Purposes of lemmatization and stemming is the similar. They both want to relate different forms of verbs, nouns, in general words, to their base form, but they do this in different ways.


 Stemming is the process of chopping off the end of words in the hope of getting a simple and correct shape of the words. But lemmatization is the process of doing this properly with the use of a dictionary. So if we give “studies” to a stemmer, it will return “studi”, but if we give it to a lemmatizer, it will output “study”. Both of these functions tend to reduce your vocabulary size and variety in your text. So be careful about the tradeoff between the performance of model and the information that remains.

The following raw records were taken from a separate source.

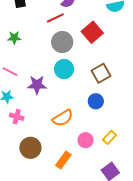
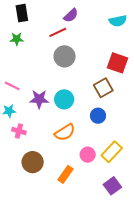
red square: (92, 32) -> (117, 63), moved, turned -30
green star: (14, 38) -> (17, 39), moved
cyan circle: (64, 69) -> (64, 99), moved
yellow rectangle: (110, 137) -> (112, 152), size x1.5

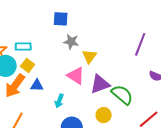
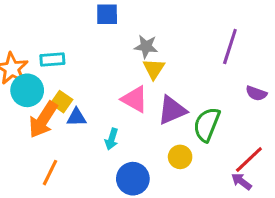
gray star: (71, 42) -> (146, 46), moved
yellow square: (28, 65) -> (62, 102), moved
green semicircle: (122, 95) -> (207, 124), turned -105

 ### Lemmatization with NLTK:

 NLTK lemmatizer uses WordNet. WordNet is a large lexical database of English. Nouns, verbs, adjectives and adverbs are grouped into sets of cognitive synonyms (synsets) which are interlinked by means of conceptual-semantic and lexical relations. Read more about this database [here](https://wordnet.princeton.edu/).

In [None]:
from nltk.stem import WordNetLemmatizer 

# download wordnet for lemmatization
nltk.download('wordnet')

lemmatizer = WordNetLemmatizer()

[nltk_data] Downloading package wordnet to /root/nltk_data...


In [None]:
# example
print("rocks :", lemmatizer.lemmatize("rocks")) 
print("corpora :", lemmatizer.lemmatize("corpora")) 
  
# a denotes adjective in "pos" 
print("better :", lemmatizer.lemmatize("better", pos ="a"))


rocks : rock
corpora : corpus
better : good


### Stemming with NLTK
NLTK uses [PorterStemmer](https://www.nltk.org/_modules/nltk/stem/porter.html) to stem words. Porter stemming algorithm is capable of removing endings of words in text normalization. Read more about this algorithm [here](https://tartarus.org/martin/PorterStemmer/).

In [None]:
from nltk.stem import PorterStemmer 
ps = PorterStemmer()
words = ["programs", "programer", "programing", "programers", "studies", "cries"] 
  
for w in words: 
    print(w, " : ", ps.stem(w)) 

programs  :  program
programer  :  program
programing  :  program
programers  :  program
studies  :  studi
cries  :  cri


### Some additional steps

And for the last step, you go through your dataset and check which words were not recognized by your algorithm and then try to find out ways that can reduce those words. You may even consider manually correcting some words like “Goooaaaal” or “Snaaap”.


In [None]:
def additional_cleaning(text):

    # list of some text we usually have to scrape in scraped data
    character_entity_references_dict = {"&gt;": ">", "&lt;":"<", "&amp;": "&"}
    for pattern, replacement in character_entity_references_dict.items():
        text = re.sub(pattern, replacement, text)

    # removing links: search for http and continue removing until you hit a space
    text = re.sub(r"\S*https?:\S*", "", text)

    # When you only want to keep words and certain characters
    text = re.sub(r'[^ \w\.\-\(\)\,]', ' ', text)

    # removes all single letters (typos) surrounded by space except the letters I and a
    text = re.sub(r' +(?![ia])[a-z] +', ' ', text)

    # removes all hashtags and the text right after them #peace
    text = re.sub(r'[@#]\w*\_*' , '', text)

    # substitute extra space with only one space
    text = re.sub(r' \s+', ' ', text)

    return text

In [None]:
text = 'You can    look at my website https://regexr.com/ to learn more about     this topic! #cool !  c    '

additional_cleaning(text)

'You can look at my website to learn more about this topic cool '

#### Further Parsing of words with SpaCy

SpaCy is an open-source software library for advanced natural language processing, written in the programming languages Python and Cython. Here, we'll use this library to parse sentences further.

Description of various SpaCy models: [link](https://spacy.io/models/en)

In [None]:
import spacy

# download the smallest language model available on SpaCy
nlp = spacy.load("en_core_web_sm")

If you needed to analyze each token of a sentence, i.g., print out the `DEP` (dependency), `POS` (coarse-grained part of speech tags), `TAG` (fine-grained part of speech tags), `LEMMA` (canonical form) of a word, you can use the following tags to see the features extracted by SpaCy language model.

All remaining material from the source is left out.